# My Clio detailed by Prestige Reflections



## welsh172 (Jan 21, 2007)

Thought i would share some pictures of my 172 recently detailed by Matt at Prestige Reflections. Top job again!


----------



## DPN (Jan 7, 2006)

Looking good


----------



## lesley2337 (Nov 15, 2009)

nice  saw this on cliosport earlier. i love shiny black clios :thumb:


----------



## Ben_ZS (Sep 28, 2008)

Nice Clio, I love them with the Speedlines :thumb:


----------



## giarc (Feb 8, 2006)

:thumb: Looks good mate


----------



## mattjonescardiff (Dec 12, 2006)

I'm very glad you're pleased. Thanks for posting the photos, the clio looks great. The lowered suspension certainly sets it off. What camera are you using? A DSLR is on the shopping list at some point!


----------



## Rowan83 (Aug 21, 2007)

Very nice mate, like it alot!! :thumb:


----------



## *TAY* (May 17, 2009)

:thumb: Nice


----------



## [email protected] (Aug 25, 2007)

Lovely car you have there! It reminds me of my Renault 5Gt turbo Raider.


----------



## Modmedia (Jul 25, 2008)

Lovely car. Must agree that those are lovely wheels.


----------



## -tom- (Jan 27, 2009)

like that a lot


----------



## welsh172 (Jan 21, 2007)

mattjonescardiff said:


> I'm very glad you're pleased. Thanks for posting the photos, the clio looks great. The lowered suspension certainly sets it off. What camera are you using? A DSLR is on the shopping list at some point!

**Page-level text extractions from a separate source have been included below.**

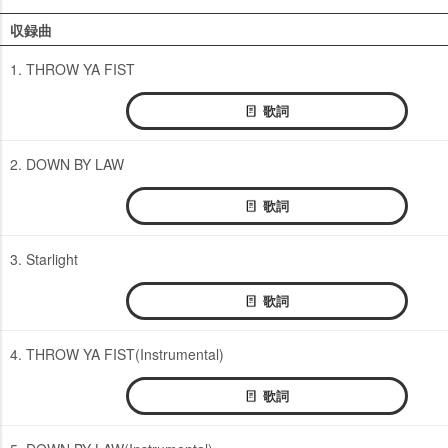
収録曲
1. THROW YA FIST
歌詞
2. DOWN BY LAW
歌詞
3. Starlight
歌詞
4. THROW YA FIST(Instrumental)
歌詞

I'm using a Canon 400d, but the 450d is available now, and i have a few lenses with it for different uses. Well worth it if you want to play with photography and edit the photographs.


----------



## Allblackdup (Oct 17, 2006)

Really superb job, gotta love shiny black cars! 

Excellent work from Matt as ever!


----------



## JCW85 (Oct 29, 2009)

Great photo's. If only we could drive around without our front number plates that would be sweet :thumb:


----------